Es que su héroe era Riquelme. Mantenían incluso un lazo de amistad. Como de hermanos mayor y menor. El actual vicepresidente de Boca se sentó a ofrecerle un gran consejo: “Siempre me decía que cuanto más simple, mejor se jugaba al fútbol. A mí, cuando era chico, me gustaba mucho tener el balón. Y creía que cuanto más tiempo lo tenía, jugaba mejor”. Deseaba ser el 10 bostero. Ese sí que era un camino costoso. Primero, porque seguía Román. Segundo, porque cada vez menos entrenadores aspiraban a jugar con enganche clásico. Tercero, porque detrás de Borghi desembarcó Julio César Falcioni, que prefería al Pochi Chávez. Entre 2010 y 2012, disputó solo cuatro partidos. El tercer virreinato de Bianchi en Boca lo remontó. Encadenó un ciclo de veinte partidos. Hasta que los mismos códigos del fútbol que lo formaron lo traicionaron.

“Nadie me cuidó. Varios escucharon que me iba a lastimar y cinco minutos después me lastimó. Ni el club ni el entrenador me cuidaron cuando eso pasó”. Paredes flameaba. Había debutado el 6 de noviembre de 2010. Los tres años posteriores le habían servido para madurar. Una práctica la estaba pisando cuando quedó mano a mano con el arquero. Acariciaba la pelota entre los tobillos cuando Agustín Orion sintió que lo sobraba y le fue a pegar. Le dañó feo el quinto metatarsiano del pie. Una lesión que suele producirse por estrés o por un impacto violento. Estaría meses fuera de la cancha. En eso apareció Roma. Que invirtió cuatro millones de dólares para apoderarse de la ficha del pibe que todos reconocían crack.

Lo deprimió. No escalaba los veinte años y residía en Italia recuperándose de una lesión. Como en todos los palos del fútbol, lo custodió y cuidó Camila Galante. Hermana mayor de un amigo de las Inferiores de Boca. Su compañera de vida y mamá de sus dos hijos. El otro sostén está tatuado en su brazo: “No hay lugar ni distancia que puedan alejarme de ustedes. Amor eterno para mis padres”. Paredes lloró por fútbol. Por tristezas, cuando se mordió los dedos y se enrojeció las pupilas por perder la final de la Champions League contra el Bayern Munich. Por alegría, cuando fue uno de los pilares de la victoria, frente a Brasil, en el Maracaná.

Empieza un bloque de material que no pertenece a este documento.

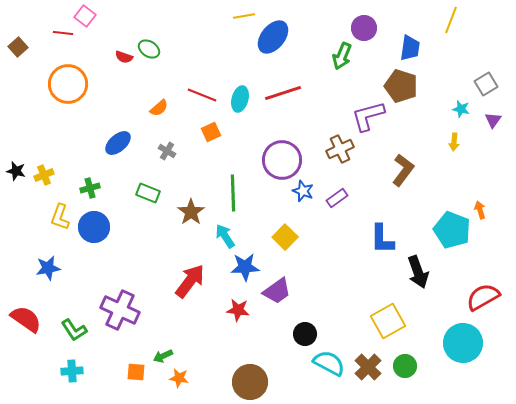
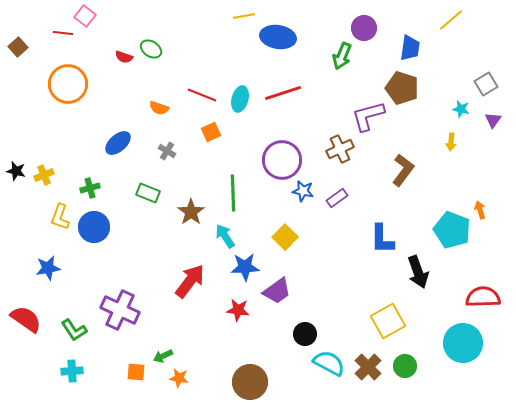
yellow line at (451, 20): rotated 28 degrees clockwise
blue ellipse at (273, 37): moved 5 px right; rotated 60 degrees clockwise
green ellipse at (149, 49): moved 2 px right
brown pentagon at (401, 86): moved 1 px right, 2 px down
orange semicircle at (159, 108): rotated 60 degrees clockwise
yellow arrow at (454, 142): moved 3 px left
blue star at (303, 191): rotated 10 degrees counterclockwise
red semicircle at (483, 297): rotated 28 degrees clockwise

Inauguraría una historia no correspondida con Roma. Primero, iría a préstamo al Chievo Verona. Retornaría a la capital para ser prestado a Empoli. En un pase que le cambió la vida. Marco Giampaolo, el entrenador, lo convenció de lo que muchos pensaban. Lo ubicó de volante central. No hubo demasiadas vueltas. Apareció un viernes en el club, el domingo disputó un encuentro contra Nápoli y el lunes le planteó la idea. Que aceptó con gratitud. Tanto nivel que Luciano Spalletti, el DT romano, solicitó su vuelta a los dirigentes. Lo dibujaba en su mente: un 4–3–1–2, en el que Paredes gestionaría los ritmos.

Su salida de Roma tuvo dos motivos contradictorios. Por un lado, Eusebio di Francesco reemplazaba a Spalletti y privilegiaba un volante central con otras características. Por otro lado, el Fair Play financiero asfixiaba a los romanos, recientemente adquiridos por una corporación estadounidense. El secretario deportivo de la institución era el mítico Monchi Rodríguez, ex director deportivo del Sevilla. Por aquellos días, blanqueaba que lo invadía una inmensa bronca por soltar a Paredes. Apostaba un pleno porque se erigiría en top. Las obligaciones financieras apremiaban y el Zenit disponía de 50 millones de dólares a cambio del argentino.

Su aterrizaje en San Petersburgo poseía una razón con nombre y apellido. Ribalta, el mismo de la Juventus, ahora coordinaba la institución rusa. Lo imaginaba de volante central. Guardaba una razón para justificar por qué no había podido jugar de cinco en Argentina: “Si está de cinco como en Argentina siempre tiene que estar pendiente de la posición, de segundas jugadas, de rechazos, del juego sin balón. Cuestiones que no son su punto más fuerte”. En el frío ruso, con futbolistas muy físicos y con equipos poco presionadores, sacaba chapa con pases largos y un uso espectacular del espacio.

Matías Manna es uno de los grandes cerebros de la pelota argentina de este tiempo. Pep Guardiola y Marcelo Bielsa lo asumieron como un interlocutor. El argentino lo sumó a su cuerpo técnico de Chile. Luego, se unió a Jorge Sampaoli. Lo acompañó en la transición del entrenador de Casilda del bielsismo puro al cruyffismo de posición. Al arribar a la Selección argentina, puso sobre la mesa el nombre de Paredes. Pero no solo por su técnica. Había entendido que las características del volante central podrían relacionarse a la perfección con las de Lionel Messi. Un cinco, con clase, buen pase, toque largo, continuidad en la elaboración del juego, que podría ganarse la confianza del 10 en cargar el tesoro de la pelota argentina.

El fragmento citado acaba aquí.